To answer the title of this article’s question, I won’t make you read (or scroll) to the bottom of the page; nor will you have to click through a million and one slides. You can thank me now.
To put it simply, ‘yes’, you CAN lose weight without dieting. For our intents and purposes we shall define dieting as restricting certain food(s) and/or food group(s) with the primary objective of losing weight. Diets don’t work. You know how I know? I have never followed a diet and maintained a healthy weight. I ran competitively in college for the Baylor Bears, and never used supplements long term or any special diets to promote optimal performance. If we choose our energy intake appropriately, and there is no medical condition present, we can obtain all the nutrients we need using a #FoodFirst philosophy. This includes enjoying less nutrient dense foods as well…just ask Junie (girl loves her some Gerber cheese puffs! Insert horrible mom comments here, for allowing my child to eat glorified Cheetos 😱.)
(you’re welcome for the promo, Food Lion.)
So, if weight loss and a healthier lifestyle are your goals, lemme share some tools/tips to help you get there:
- Adequate hydration how much water is enough? Take your body weight in pounds, divide by two and that is the number of ounces you should be drinking each day.
Example: 150lbs / 2 = 75, you need 75oz/day.
Often times we mistake hunger for thirst. Likewise, if we are consuming more fluids, there is less room in the stomach for solids. Be sure though that you’re fluids are zero or low calorie. Some of my fav drinks: water with fresh lime slices, Bai cocofusion flavor and LaCroix. When I worked for a bariatric surgeon we instructed patients to NEVER eat and drink at the same time, post-operatively. Why? Fluids took up too much real estate in their revised (much smaller) stomach. The opposite then should hold true for folks seeking beneficial weight loss the old fashioned way – fill up on fluids before you sit down for a meal.
2. Everything in moderation anyone with kids knows if you want them to do something, tell them not to do it. If I said you could never have ice cream (or insert your favorite treat) you would most definitely be craving it, am I right? The trick is finding a happy balance. How do you incorporate less than healthy foods, without overdoing it? Here is where we tailor to meet your needs. Do you gotta have a few bites of ice cream every night, or can you get away with an ice cream sundae once/week? You know yourself better than anyone else on this planet. Figure out what works for you, and stick to it!

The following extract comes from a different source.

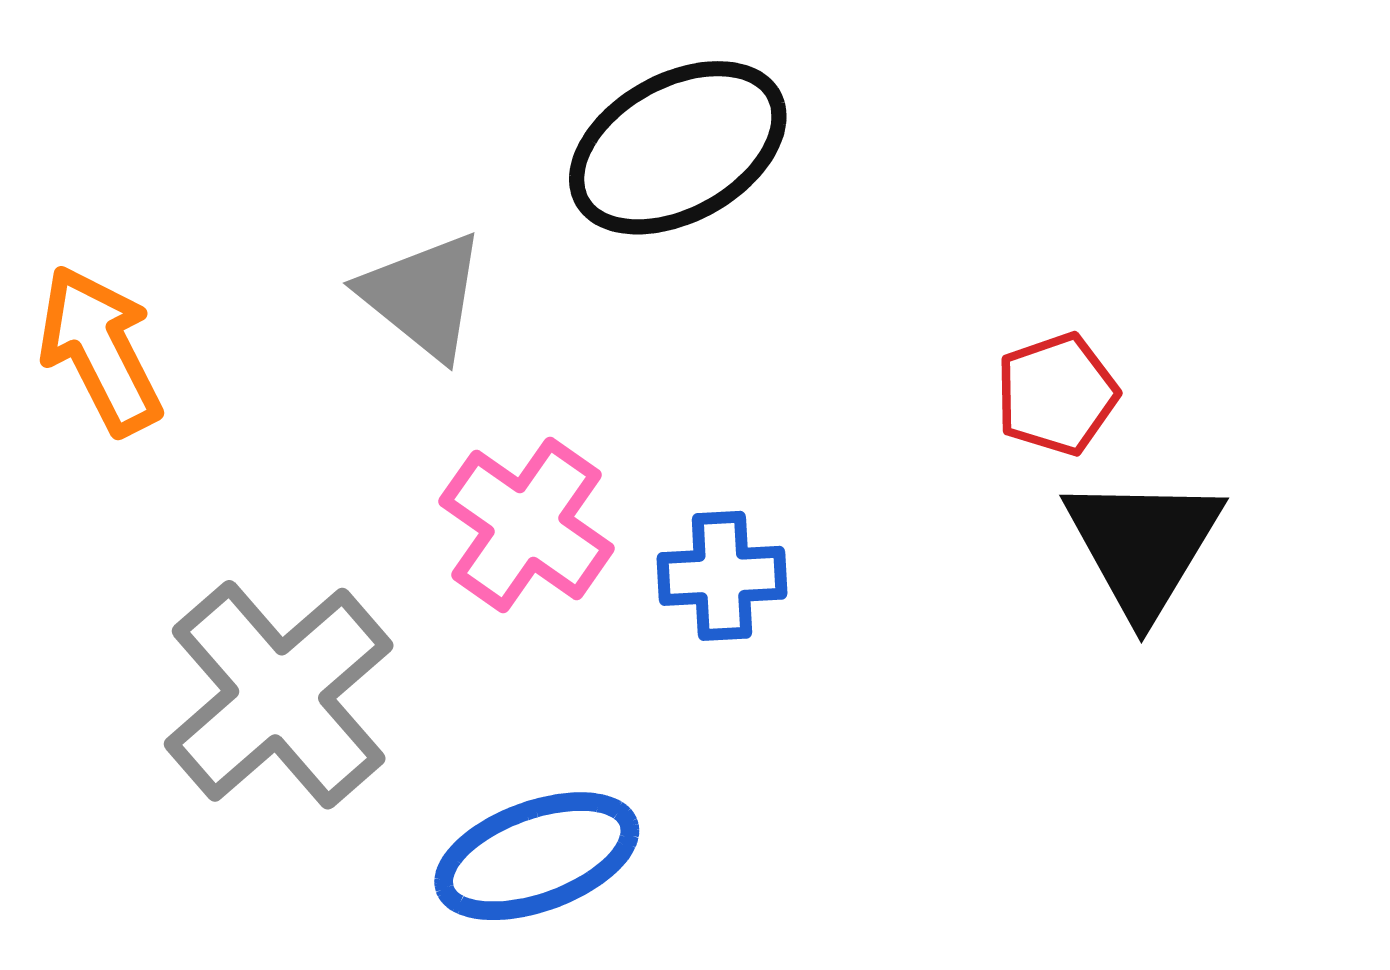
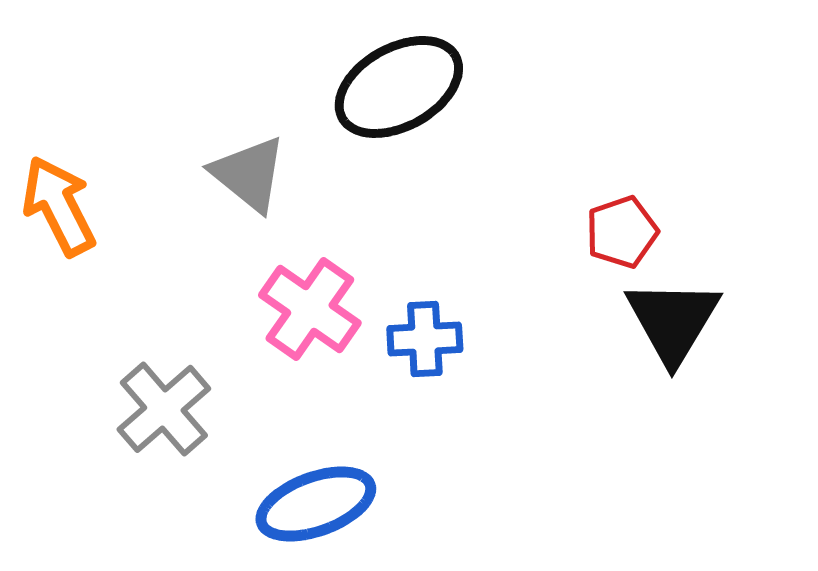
gray cross: (279, 695) -> (164, 409), size x0.7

3. Physical activity when we discuss metabolism three items determine the sum of its parts. Numero uno is genetic predisposition. Unfortunately, we don’t have any control of this aspect. Next, thermic effect of food, which is a fancy way of saying, it takes calories to burn calories. (About 5% of our daily energy intake is used to metabolize food and sustain us at rest). Lastly, is you guessed it, physical activity and this is the factor which we can manipulate in our favor. The more we move, the more energy we use. The bare minimum for which you should aim is at least 30 minutes of moderate activity, 5 days/week. For weight loss, double that duration number to 60 minutes. For the record, chasing your toddler around all day does NOT count! (I wish it did though.)
4. Disassociation in what regard, Sam? How many of us watch Netflix at night and snack? 🙋♀️ What about hitting up SBUX for a venti double chocolaty chip frappuccino with extra whip, on your way to work? Or…girls night and ordering one too many CoronaRitas? The solution: learn to dissociate food based on your current habits. Instead of snacking in the evening, try a cup of unsweetened hot tea. You don’t have to entirely give up Starbucks, but instead try a simple cup of java. As for girls night out…you can still indulge, but cut back on your EtOH (that’s medical speak for alcohol…you learned something new!) consumption.

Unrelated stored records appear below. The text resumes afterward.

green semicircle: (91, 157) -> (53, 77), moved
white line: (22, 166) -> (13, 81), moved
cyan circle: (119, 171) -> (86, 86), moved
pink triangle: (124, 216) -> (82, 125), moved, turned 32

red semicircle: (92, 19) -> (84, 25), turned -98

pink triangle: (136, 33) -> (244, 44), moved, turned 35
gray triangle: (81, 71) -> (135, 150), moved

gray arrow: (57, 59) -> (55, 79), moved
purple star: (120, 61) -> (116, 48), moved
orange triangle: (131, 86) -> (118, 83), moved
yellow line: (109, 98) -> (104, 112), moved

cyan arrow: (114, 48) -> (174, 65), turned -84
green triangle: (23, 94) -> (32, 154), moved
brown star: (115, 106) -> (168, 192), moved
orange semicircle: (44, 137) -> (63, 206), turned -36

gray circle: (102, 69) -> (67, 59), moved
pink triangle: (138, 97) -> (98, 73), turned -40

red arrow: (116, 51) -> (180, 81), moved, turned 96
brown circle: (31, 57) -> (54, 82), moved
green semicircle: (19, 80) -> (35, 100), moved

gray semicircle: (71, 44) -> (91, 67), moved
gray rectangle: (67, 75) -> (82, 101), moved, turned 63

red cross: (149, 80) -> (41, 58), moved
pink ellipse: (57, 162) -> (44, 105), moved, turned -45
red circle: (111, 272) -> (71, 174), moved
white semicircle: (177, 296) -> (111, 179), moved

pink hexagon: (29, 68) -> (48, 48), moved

When it comes to weight loss, there isn’t a magic pill that will help you reach your goal overnight. Durable weight loss takes more than a diet, it requires small changes over a sustained period of time and a committed change in lifestyle. It never hurts to have an accountability partner either. Misery loves company, so they say! In all seriousness though, as you start to see physical changes it serves as additional motivation to help you continue pursuing your health and wellness goals. I will be the first to tell you, I have seen many clients over the years, and these four points have been instrumental in helping to keep them on track.
I’m curious, what tips/tricks do y’all use to get, stay and be well?! I wanna know!